Stored records:
-.-.-
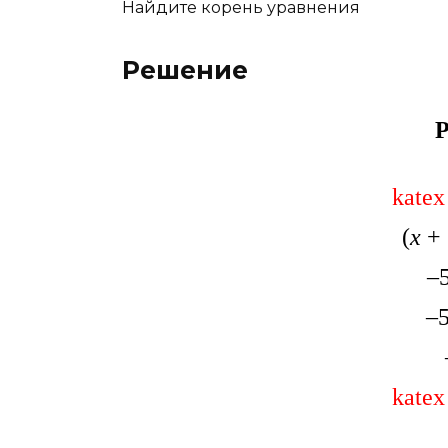
Найдите корень уравнения
Решение
Р
katex
(
x
+ 
–
–
katex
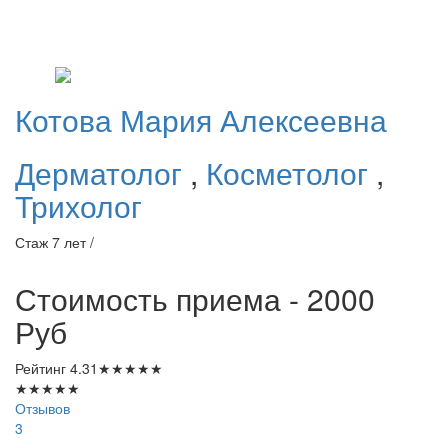
Котова
Мария Алексеевна
Дерматолог
,
Косметолог
,
Трихолог
Стаж 7 лет /
Стоимость приема - 2000
Руб
Рейтинг
4.31
★
★
★
★
★
★
★
★
★
★
Отзывов
3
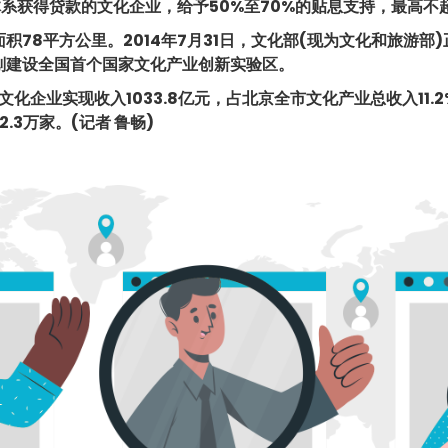
系获得贷款的文化企业，给予50%至70%的贴息支持，最高不超
8平方公里。2014年7月31日，文化部(现为文化和旅游部)
划建设全国首个国家文化产业创新实验区。
化企业实现收入1033.8亿元，占北京全市文化产业总收入11.2
.3万家。(记者 鲁畅)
-.-.-
Through the line containing "系获得贷款的文化企业，给予50%至70%的贴息支持，最高不超" and no further, restate the data above word for word from its first line, leaving out pictures.

Найдите корень уравнения
Решение
Р
katex
(
x
+ 
–
–
katex
Котова
Мария Алексеевна
Дерматолог
,
Косметолог
,
Трихолог
Стаж 7 лет /
Стоимость приема - 2000
Руб
Рейтинг
4.31
★
★
★
★
★
★
★
★
★
★
Отзывов
3
系获得贷款的文化企业，给予50%至70%的贴息支持，最高不超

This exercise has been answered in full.